Gigi's pep talk at Vallot: "No more stops on the dangerous bits, it's all mental from here." Encouraging.
The Bosses Ridge was next, narrow enough for both feet side by side with vertical drops either way. Sounds terrifying, but with little wind it was just a careful walk with consequences.
Then Gigi started shouting "Summit! Summit! Summit!" like some ancient mountain incantation and suddenly we were there.

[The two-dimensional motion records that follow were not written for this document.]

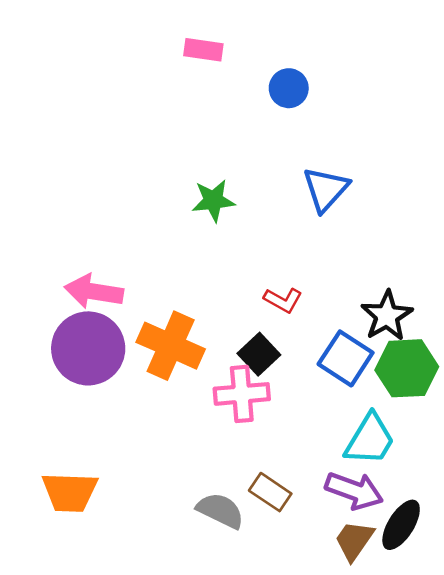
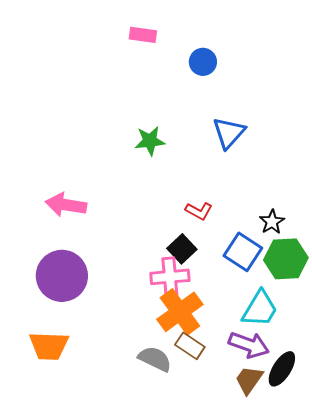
black star: (387, 316) -> (272, 222), size x0.7
orange cross: (171, 346) -> (180, 312), moved, turned 30
purple circle: (88, 348) -> (62, 276), moved

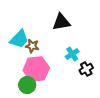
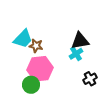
black triangle: (61, 22) -> (80, 41), moved
black cross: (86, 69) -> (90, 79), moved

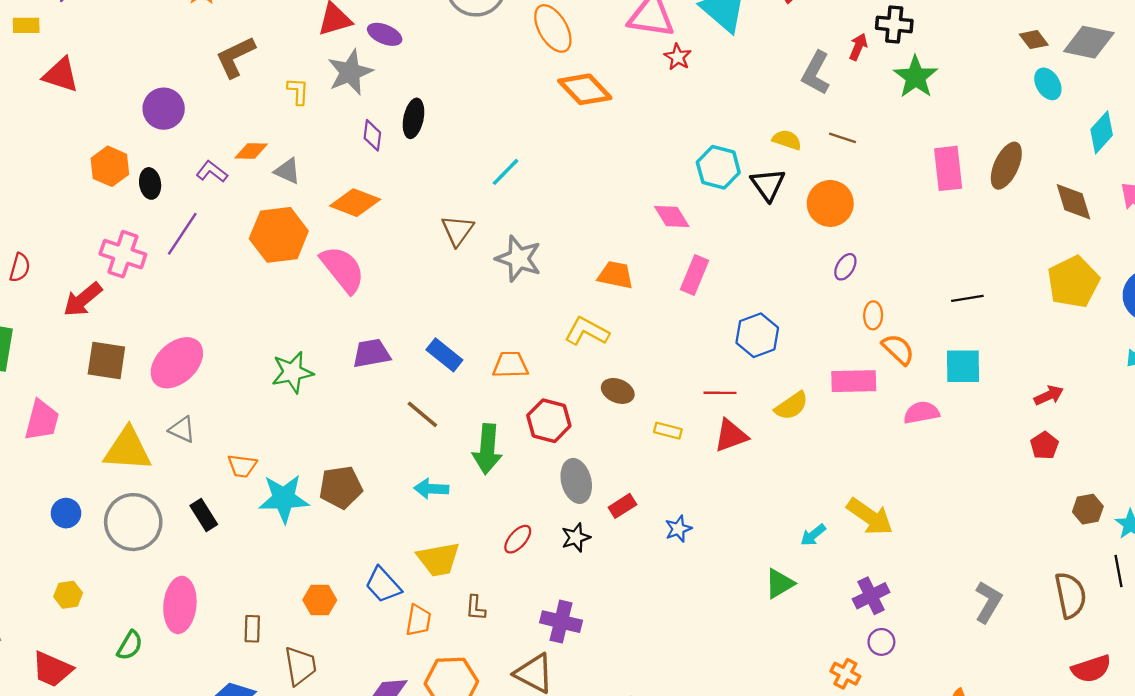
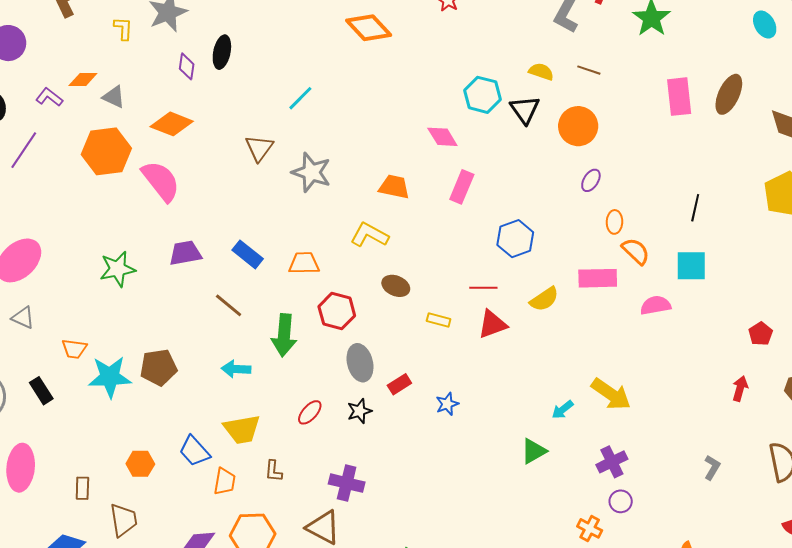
black line: (967, 298) -> (695, 208), turned -68
red arrow: (1049, 395) -> (740, 389), moved, turned -50
gray L-shape: (988, 602) -> (712, 467), size x0.7

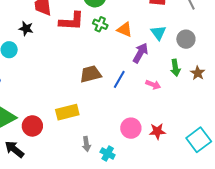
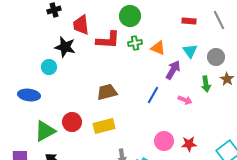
green cross: (100, 24) -> (135, 43), turned -32
black star: (26, 29) -> (65, 47), size x1.5
brown star: (198, 73) -> (227, 79), moved
brown trapezoid: (91, 74) -> (107, 92), moved
red circle: (32, 126) -> (72, 122), moved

Empty summit, just us three. Ate jelly beans, took photos, had a swig of Ardmore Scotch. Perfect moment before Adam and Manny arrived and we all celebrated properly.

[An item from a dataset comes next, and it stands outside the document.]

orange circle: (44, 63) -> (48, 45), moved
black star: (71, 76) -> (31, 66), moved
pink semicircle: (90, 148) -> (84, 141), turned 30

Descent was my strong suit, good at going down, unlike most of the group. Eggsy got stroppy with Gigi about filming on the ridge and wanting to collect the hundreds of abandoned walking poles scattered about like some Liverpudlian entrepreneur.
Nine hours total, well under the eleven to fourteen hour estimate. Still no idea why everything had to be a race.
Celebratory pasta at the refuge (£30 for three drinks, highway robbery), then exhausted collapse into bed.
Day 7: The Victory Lap
Final descent through the morning exodus of summit-bound climbers. Spotted the coolest guide on the mountain: chain-smoking, weathered face, wearing jeans and a climbing harness like some alpine James Dean.
Another couloir crossing, breakfast with at Refuge Rousse, then the hot slog down to the train. Missed the scheduled service and had to walk the track in blazing heat.
Guides revealed that entire groups only summit 40% of the time, apparently we were the exception, not the rule. Also, they never thought I was a problem, which would've been nice to know during my days of anxious self-doubt.
Victory beers, decent quiche, then back to Chamonix for the traditional post-climb debauchery. The lads discovered the brewery recommended by Eggsy's impromptu girlfriend, which led to an Irish pub, bathroom cocaine sharing (stay classy, lads), and me sensibly sneaking off to bed.
Day 8: Thunder and Reflection
Woke to the most spectacular European thunderstorm I've ever seen, finally broke the heat. Packed up, bought souvenirs, caught my flights home.
Louise picked me up from Edinburgh, having also dropped me off, so she basically deserves all the credit for this achievement.
What I learned: Might step back from expensive guided mountain adventures. It was exactly what I feared, a bunch of lads focused purely on summit-and-done rather than enjoying the journey. Still a good trip, but I think I'll stick to weird adventures like Tajikistan where I have more control over the experience.
The mountain was spectacular. The company was... educational. The altitude sickness was character-building. The Swiss refuge manager can get to fuck.
Mont Blanc: conquered. Dignity: mostly intact. Liver: surprisingly functional.